I was wondering if it’s possible (or reasonable) to create a partial chunk of the beginning of a dataset. For example, I’ve got a dataset with one dimension of time. I want to keep all of the chunk periods the same, but I’m periodically prepending more data to the beginning of the dataset (and potentially changing values in other chunks).
What advice would you give for such a use-case?
Hi,
Thanks for your question!
I’m not quite sure what you mean by “partial chunk” … in HDF5 if you have a chunked dataset, new chunks will get allocated as you write to it. Depending on the relative sizes of the dataset and chunk dimensions, you may have “edge chunks” at the end. Say the chunk shape was (100, 100) and the dataset shape was (200, 150).

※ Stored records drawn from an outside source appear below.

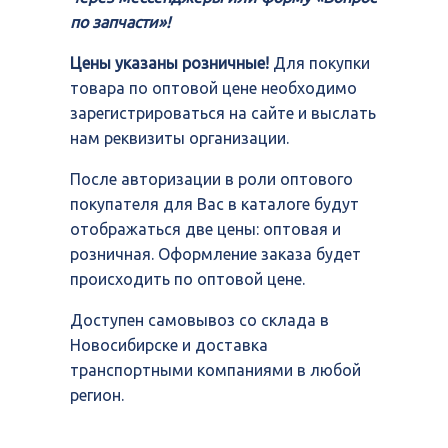
по запчасти»!
Цены указаны розничные!
Для покупки
товара по оптовой цене необходимо
зарегистрироваться на сайте и выслать
нам реквизиты организации.
После авторизации в роли оптового
покупателя для Вас в каталоге будут
отображаться две цены: оптовая и
розничная. Оформление заказа будет
происходить по оптовой цене.
Доступен самовывоз со склада в
Новосибирске и доставка
транспортными компаниями в любой
регион.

You’d have at most 4 allocated chunks and the two right-most ones would have 100x50xdatatypesize bytes that would be stored in the file (assuming no compression) that wouldn’t ever have any data.
As a rule it’s a good idea to have the dataset extent divisible by the chunk extent to avoid this. In any case, partial chunks will always be at the end of the dataset, not the front.
When you prepend data, do you mean you are adding data to the front of the dataset and shifting the other elements down? That will be an expensive operation. Can you just append to the back and logically reorder the sequence of elements (i.e. newer elements will always be to the right of older elements)?
I’ll try to make a simple example of my problem.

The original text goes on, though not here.